To arrive at its decision, the CHMP reviewed results from two 12-week, placebo-controlled, Phase III clinical trials, ROMANA 1 (n=484) and ROMANA 2 (n=495), which were conducted in unresectable advanced non-small cell lung cancer (NSCLC) patients with cachexia. According to the investigators, these identical studies were carried out as per regulatory advice in order to secure evidence from two well-controlled trials. ROMANA 1 was conducted in 15 countries, and ROMANA 2 was carried out across seven countries. Co-primary endpoints for the studies were change from baseline over 12 weeks in lean body mass and handgrip strength. Results from the ROMANA 1 study showed that the median increase in lean body mass was 1.10kg with Adlumiz, compared to a loss of 0.44kg in the placebo group. ROMANA 2 showed the median increase to be 0.75kg compared to a loss of 0.96kg in the placebo group (P < .0001 for both studies). Change in handgrip strength was not statistically different between study arms.

Secondary endpoints included change in body weight. In ROMANA 1, body weight increased by an average of 2.2kg with Adlumiz versus 0.14kg with placebo. In ROMANA 2, body weight increased by 0.75kg with Adlumiz, compared to a loss of 0.96kg with placebo (P < .0001 for both studies).

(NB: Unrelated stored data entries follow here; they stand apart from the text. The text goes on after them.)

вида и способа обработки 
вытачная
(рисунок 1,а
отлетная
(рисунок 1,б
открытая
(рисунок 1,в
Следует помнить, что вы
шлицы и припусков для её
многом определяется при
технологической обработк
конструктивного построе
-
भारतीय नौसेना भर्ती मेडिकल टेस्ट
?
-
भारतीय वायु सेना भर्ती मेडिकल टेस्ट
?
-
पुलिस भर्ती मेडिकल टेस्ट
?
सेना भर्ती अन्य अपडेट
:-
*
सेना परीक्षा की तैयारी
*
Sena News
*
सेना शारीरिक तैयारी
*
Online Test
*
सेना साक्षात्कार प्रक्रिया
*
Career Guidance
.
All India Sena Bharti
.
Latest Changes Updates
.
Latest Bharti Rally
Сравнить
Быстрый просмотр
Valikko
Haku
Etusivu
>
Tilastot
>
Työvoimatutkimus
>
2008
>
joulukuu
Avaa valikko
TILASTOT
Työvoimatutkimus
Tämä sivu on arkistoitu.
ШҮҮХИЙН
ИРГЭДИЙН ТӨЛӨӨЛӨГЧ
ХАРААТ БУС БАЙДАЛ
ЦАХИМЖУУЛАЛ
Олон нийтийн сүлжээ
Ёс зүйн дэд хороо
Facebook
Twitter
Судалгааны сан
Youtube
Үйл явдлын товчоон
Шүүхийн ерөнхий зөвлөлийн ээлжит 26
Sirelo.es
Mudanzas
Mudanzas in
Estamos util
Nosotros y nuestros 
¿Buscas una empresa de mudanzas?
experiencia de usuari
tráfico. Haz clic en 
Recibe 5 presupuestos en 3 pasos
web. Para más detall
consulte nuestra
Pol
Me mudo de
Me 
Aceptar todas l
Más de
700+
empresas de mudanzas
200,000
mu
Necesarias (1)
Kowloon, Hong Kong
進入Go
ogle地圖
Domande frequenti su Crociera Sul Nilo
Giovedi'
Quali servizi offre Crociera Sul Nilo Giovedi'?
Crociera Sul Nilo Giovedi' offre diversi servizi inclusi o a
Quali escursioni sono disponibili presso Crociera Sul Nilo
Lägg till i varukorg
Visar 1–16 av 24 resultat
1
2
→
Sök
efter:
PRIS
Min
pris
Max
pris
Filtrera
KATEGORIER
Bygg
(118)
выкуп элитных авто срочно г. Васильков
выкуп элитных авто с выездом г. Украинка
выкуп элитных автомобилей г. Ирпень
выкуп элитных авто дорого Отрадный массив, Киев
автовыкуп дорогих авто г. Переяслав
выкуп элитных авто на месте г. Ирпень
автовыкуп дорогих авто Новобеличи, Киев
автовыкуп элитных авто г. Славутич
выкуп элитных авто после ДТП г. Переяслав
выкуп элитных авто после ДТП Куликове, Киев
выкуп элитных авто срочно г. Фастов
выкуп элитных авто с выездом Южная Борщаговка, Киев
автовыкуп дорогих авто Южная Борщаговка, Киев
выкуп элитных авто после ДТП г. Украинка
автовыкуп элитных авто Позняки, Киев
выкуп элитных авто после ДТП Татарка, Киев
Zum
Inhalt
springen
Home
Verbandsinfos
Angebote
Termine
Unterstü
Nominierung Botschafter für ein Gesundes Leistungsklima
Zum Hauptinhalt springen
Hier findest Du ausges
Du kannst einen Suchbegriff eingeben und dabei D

The CHMP’s rejection was based on its conclusion that Adlumiz’s effect on lean body mass was “marginal” and that it had no proven effect on hand grip strength or patients’ quality of life. In addition, following an inspection at clinical study sites, the CHMP believed that the safety data on the drug had “not been recorded adequately,” meaning that a thorough evaluation of potential risks with Adlumiz was not possible. Based on the above, the CHMP concluded that the benefits of Adlumiz did not outweigh its risks, leading to its rejection of the drug. In June 2017, the CHMP announced that Helsinn Birex Pharmaceuticals Ltd had requested a re-examination of the opinion, and that it would reassess and issue a final recommendation upon receipt of the grounds of the request.

If the final recommendation remains negative, it will come as a big blow to Helsinn, which has already signed multiple distribution and license agreements for Adlumiz in Europe and around the world, including Spain, Italy, Norway, Sweden, China, Brazil, and Switzerland. One potential course of action is to address the CHMP’s concerns about the recording of safety data with a new trial. This may lead to the CHMP re-considering its decision, and it may even tolerate “marginal” effects of the drug, given the severe unmet need and lack of effective drug treatments within in this indication.